Le juge administratif est exclusivement compétent s’agissant des opérations détachables de l'assiette et du recouvrement de l'impôt. Sont notamment détachables de la procédure d'imposition l’institution d'une taxe par voie réglementaire et l’instauration par délibération municipale d'une exonération d'impôt sur les spectacles.

Le juge administratif est seul compétent pour apprécier la responsabilité des services fiscaux au titre de certaines opérations. Il s’agit notamment de la délivrance d'un extrait cadastral [20], de l’organisation du service des douanes [21], de la fourniture d'informations erronées [22] ou de documents de complaisance [23]. Il est également seul compétent en matière d’interprétation de la loi [24], d’activité législative [25], d’agréments fiscaux. [26]

 

[1] L’ordonnance 2005-1512, du 7 décembre 2005, relative à des mesures de simplification en matière fiscale et à l'harmonisation et l'aménagement du régime des pénalités (N° Lexbase : L4620HDH) a procédé à une refonte du régime des pénalités fiscales a notamment remplacé l’expression « mauvaise foi » par l’expression « manquement délibéré ». Il s’agit d’une simple modification formelle qui n’emporte aucune conséquence juridique, notamment sur les éléments constitutifs des infractions.

[2] On peut également parler de fraude fiscale du contribuable, ce qui correspond à un délit pénal sanctionné par les juridictions judiciaires.

[3] CE Contentieux, 27 juillet 1990, n° 44676 (N° Lexbase : A4648AQ9).

[4] LPF, art. L. 207 (N° Lexbase : L8347AEU).

[5] LPF, art. L. 208 (N° Lexbase : L7618HEU).

[6] BOI-CTX-RDI-10 § 1 (N° Lexbase : X4645ALM).

[7] LPF, art. L. 281 (N° Lexbase : L8564LHN).

[8] LPF, art. L. 199, al. 1er (N° Lexbase : L0438LTE).

[9] LPF, art. L. 199, al. 2 ; le Conseil d'État décline sa compétence pour connaître de la mise en jeu de la responsabilité de l'État à l'occasion d'une faute qu'aurait commise le service chargé du recouvrement de la contribution des patentes en faisant procéder à la saisie et à la vente d'objets appartenant au contribuable, au motif que seuls les tribunaux judiciaires sont compétents pour connaître des responsabilités que l'État peut avoir encourues à raison des fautes prétendument commises au cours de la procédure d'exécution.

[10] C. douanes, art. 357 bis (N° Lexbase : L7873LWI).

[11] T. confl., 22 février 1960, n° 1710, M. Bernard.

[12] CE Contentieux, 17 novembre 1969, n° 75523 (N° Lexbase : A1945B8K).

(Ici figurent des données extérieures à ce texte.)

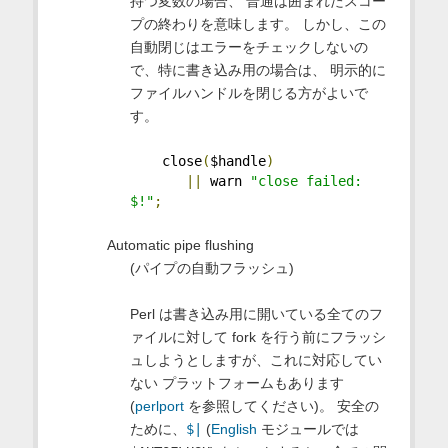
持つ変数の場合、 普通は囲まれたスコー
プの終わりを意味します。 しかし、この
自動閉じはエラーをチェックしないの
で、特に書き込み用の場合は、 明示的に
ファイルハンドルを閉じる方がよいで
す。
    close
(
$handle
)
||
 warn 
"close failed: 
$!"
;
Automatic pipe flushing
(パイプの自動フラッシュ)
Perl は書き込み用に開いている全てのフ
ァイルに対して fork を行う前にフラッシ
ュしようとしますが、これに対応してい
ない プラットフォームもあります
(
perlport
を参照してください)。 安全の
ために、
$|
(
English
モジュールでは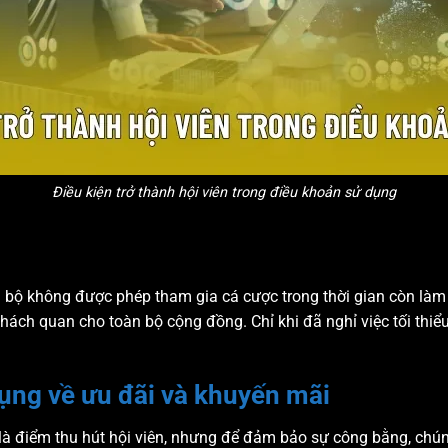
Điều kiện trở thành hội viên trong điều khoản sử dụng
 bộ không được phép tham gia cá cược trong thời gian còn làm v
h khách quan cho toàn bộ cộng đồng. Chỉ khi đã nghỉ việc tối thi
ụng về ưu đãi và khuyến mãi
là điểm thu hút hội viên, nhưng để đảm bảo sự công bằng, chún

[13] LPF, art. L. 281 (N° Lexbase : L8564LHN).

[14] T. confl., 22 févr. 1960, n° 1710, précité.

[15] T. confl., 22 févr. 1960, n° 1710, précité.

[16] CE, 30 mars 1960, n° 46811, Sieur Duval.

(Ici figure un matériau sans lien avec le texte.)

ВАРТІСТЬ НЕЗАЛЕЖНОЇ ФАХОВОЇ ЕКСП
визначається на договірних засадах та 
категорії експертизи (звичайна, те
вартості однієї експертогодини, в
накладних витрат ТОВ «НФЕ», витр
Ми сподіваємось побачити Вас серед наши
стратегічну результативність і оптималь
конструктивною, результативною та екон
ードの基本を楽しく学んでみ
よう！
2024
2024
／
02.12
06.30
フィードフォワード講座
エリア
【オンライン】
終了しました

[17] T. confl., 2 juillet 1979, n° 2134, Agelasto.

[18] TA Strasbourg, 14 mai 1991, n° 90-101, Grandidier.

[19] CE 5° et 3° ssr., 26 mars 1982, n° 22557 (N° Lexbase : A1191ALP).

[20] CE 1° et 2° ssr., 23 avril 2003, n° 233365 (N° Lexbase : A7771C8C).

[21] CE Contentieux, 11 juillet 1979, n° 6019 (N° Lexbase : A3101AK3).

[22] CE Contentieux, 11 mars 1960, n° 20125 (N° Lexbase : A5940AK9).

[23] CE Contentieux, 21 décembre 1962, n° 36207 et 51158, Dame Husson-Chiffre.

[24] T. confl., 15 janvier 1990, n° 2604, SA Gamma-Cadjee.

[25] CE Contentieux, 14 janvier 1938, n° 51704 (N° Lexbase : A9868B7M).

[26] CE Contentieux, 26 janvier 1968, n° 69765 (N° Lexbase : A7564B8N).